RÉSUMÉ
Dengue virus (DENV) cycles between mosquito and mammalian hosts. To examine how DENV populations adapt to these different host environments, we used serial passage in human and mosquito cell lines and estimated fitness effects for all single-nucleotide variants in these populations using ultra-deep sequencing. This allowed us to determine the contributions of beneficial and deleterious mutations to the collective fitness of the population. Our analysis revealed that the continuous influx of a large burden of deleterious mutations counterbalances the effect of rare, host-specific beneficial mutations to shape the path of adaptation. Beneficial mutations preferentially map to intrinsically disordered domains in the viral proteome and cluster to defined regions in the genome. These phenotypically redundant adaptive alleles may facilitate host-specific DENV adaptation. Importantly, the evolutionary constraints described in our simple system mirror trends observed across DENV and Zika strains, indicating it recapitulates key biophysical and biological constraints shaping long-term viral evolution.

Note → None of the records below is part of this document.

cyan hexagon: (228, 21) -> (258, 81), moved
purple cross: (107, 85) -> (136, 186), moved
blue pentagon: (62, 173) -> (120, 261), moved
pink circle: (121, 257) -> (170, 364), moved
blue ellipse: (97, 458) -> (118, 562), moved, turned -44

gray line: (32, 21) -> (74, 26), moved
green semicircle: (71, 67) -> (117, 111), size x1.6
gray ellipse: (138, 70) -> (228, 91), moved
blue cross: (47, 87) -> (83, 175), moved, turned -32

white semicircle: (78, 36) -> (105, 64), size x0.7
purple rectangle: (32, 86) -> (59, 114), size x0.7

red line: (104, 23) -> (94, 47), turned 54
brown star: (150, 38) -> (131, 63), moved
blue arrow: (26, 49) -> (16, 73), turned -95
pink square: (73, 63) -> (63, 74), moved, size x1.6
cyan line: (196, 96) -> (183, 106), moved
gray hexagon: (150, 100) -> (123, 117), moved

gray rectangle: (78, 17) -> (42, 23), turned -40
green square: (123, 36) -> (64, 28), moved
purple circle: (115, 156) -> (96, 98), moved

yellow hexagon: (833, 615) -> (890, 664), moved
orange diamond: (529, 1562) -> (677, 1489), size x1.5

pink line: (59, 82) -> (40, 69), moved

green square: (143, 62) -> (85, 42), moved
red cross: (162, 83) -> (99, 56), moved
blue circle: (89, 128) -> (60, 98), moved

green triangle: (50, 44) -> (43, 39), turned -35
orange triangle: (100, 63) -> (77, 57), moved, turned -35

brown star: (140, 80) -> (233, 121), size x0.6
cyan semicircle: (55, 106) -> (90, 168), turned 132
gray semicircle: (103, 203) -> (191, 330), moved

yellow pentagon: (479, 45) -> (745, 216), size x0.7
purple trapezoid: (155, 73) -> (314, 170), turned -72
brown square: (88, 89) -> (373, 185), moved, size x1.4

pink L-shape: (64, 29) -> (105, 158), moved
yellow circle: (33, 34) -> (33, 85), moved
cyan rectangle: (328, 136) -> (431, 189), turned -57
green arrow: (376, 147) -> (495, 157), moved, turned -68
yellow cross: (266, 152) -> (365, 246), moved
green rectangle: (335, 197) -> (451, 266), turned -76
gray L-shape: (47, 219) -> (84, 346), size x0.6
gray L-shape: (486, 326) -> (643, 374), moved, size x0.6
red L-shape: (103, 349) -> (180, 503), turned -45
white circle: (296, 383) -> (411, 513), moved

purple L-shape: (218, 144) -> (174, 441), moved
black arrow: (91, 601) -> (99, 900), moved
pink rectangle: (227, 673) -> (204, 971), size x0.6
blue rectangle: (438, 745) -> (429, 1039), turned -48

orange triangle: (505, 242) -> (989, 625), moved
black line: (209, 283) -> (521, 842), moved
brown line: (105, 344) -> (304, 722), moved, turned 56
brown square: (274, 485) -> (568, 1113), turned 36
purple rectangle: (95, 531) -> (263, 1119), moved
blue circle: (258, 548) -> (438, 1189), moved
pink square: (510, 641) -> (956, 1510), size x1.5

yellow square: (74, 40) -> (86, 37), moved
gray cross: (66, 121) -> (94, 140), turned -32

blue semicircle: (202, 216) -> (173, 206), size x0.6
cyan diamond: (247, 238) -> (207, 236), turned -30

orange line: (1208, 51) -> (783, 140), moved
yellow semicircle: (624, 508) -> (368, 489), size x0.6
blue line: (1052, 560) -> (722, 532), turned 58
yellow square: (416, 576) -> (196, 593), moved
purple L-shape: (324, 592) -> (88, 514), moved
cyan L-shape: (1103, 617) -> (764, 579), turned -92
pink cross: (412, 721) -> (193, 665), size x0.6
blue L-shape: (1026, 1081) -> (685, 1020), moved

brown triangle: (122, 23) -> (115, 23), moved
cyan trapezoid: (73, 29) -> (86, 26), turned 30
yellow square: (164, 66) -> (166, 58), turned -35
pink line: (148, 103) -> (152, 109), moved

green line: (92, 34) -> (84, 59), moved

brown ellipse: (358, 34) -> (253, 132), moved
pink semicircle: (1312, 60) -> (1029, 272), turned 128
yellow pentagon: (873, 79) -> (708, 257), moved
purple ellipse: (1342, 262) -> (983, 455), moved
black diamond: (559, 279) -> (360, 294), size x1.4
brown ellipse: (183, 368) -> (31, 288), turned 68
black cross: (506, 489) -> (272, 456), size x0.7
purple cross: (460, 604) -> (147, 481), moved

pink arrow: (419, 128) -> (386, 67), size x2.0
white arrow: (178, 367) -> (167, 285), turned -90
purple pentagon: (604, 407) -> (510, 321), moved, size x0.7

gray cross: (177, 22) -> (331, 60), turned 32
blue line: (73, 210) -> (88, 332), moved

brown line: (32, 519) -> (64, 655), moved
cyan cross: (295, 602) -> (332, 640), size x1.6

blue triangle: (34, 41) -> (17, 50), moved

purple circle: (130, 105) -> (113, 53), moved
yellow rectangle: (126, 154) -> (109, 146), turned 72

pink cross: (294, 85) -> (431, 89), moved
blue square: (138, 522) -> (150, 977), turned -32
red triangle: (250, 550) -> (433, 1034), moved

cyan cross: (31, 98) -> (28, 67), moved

Viruses are constantly evolving as a result of mutations in their genetic material and environmental pressures. Viruses switching between insects and mammals face unique evolutionary pressures because they must retain their ability to infect both types of organisms. Yet, the mutations in a virus that may be beneficial in an insect may be different from the ones that may be beneficial in a mammal. Mutations in one host may be even harmful in the other. To learn more about how such viruses thrive as they switch between hosts, Dolan, Taguwa et al. studied the dengue virus, which causes over 390 million infections and over 10,000 deaths each year around the globe. They compared the mutations that occurred as the virus multiplied in human and mosquito cells grown in a laboratory. In the experiments, they used a method called ultra-deep RNA sequencing to identify every change that occurred in the genetic material of the virus each time it multiplied. They determined whether the mutations were beneficial or harmful based on whether they became more common suggesting they helped the virus survive or whether they did not persist because they were likely harmful or even fatal to the virus. The experiments showed that many harmful mutations constantly occur in the virus, in both human and mosquito cells. Beneficial changes happen rarely, and those that do are usually only helpful in one type of cell. Fatal mutations tended to occur in parts of the genetic material that encodes regions in the viral proteins that must remain the same. These structural elements appear to be essential to the virus's survival and unable to undergo change, which makes them good targets for antiviral drugs or vaccines. The techniques used in the study may be useful for investigating other viruses and for understanding the evolutionary constraints on viruses more generally. This may help scientists develop antiviral drugs or vaccines that will remain effective even as viruses continue to evolve and mutate.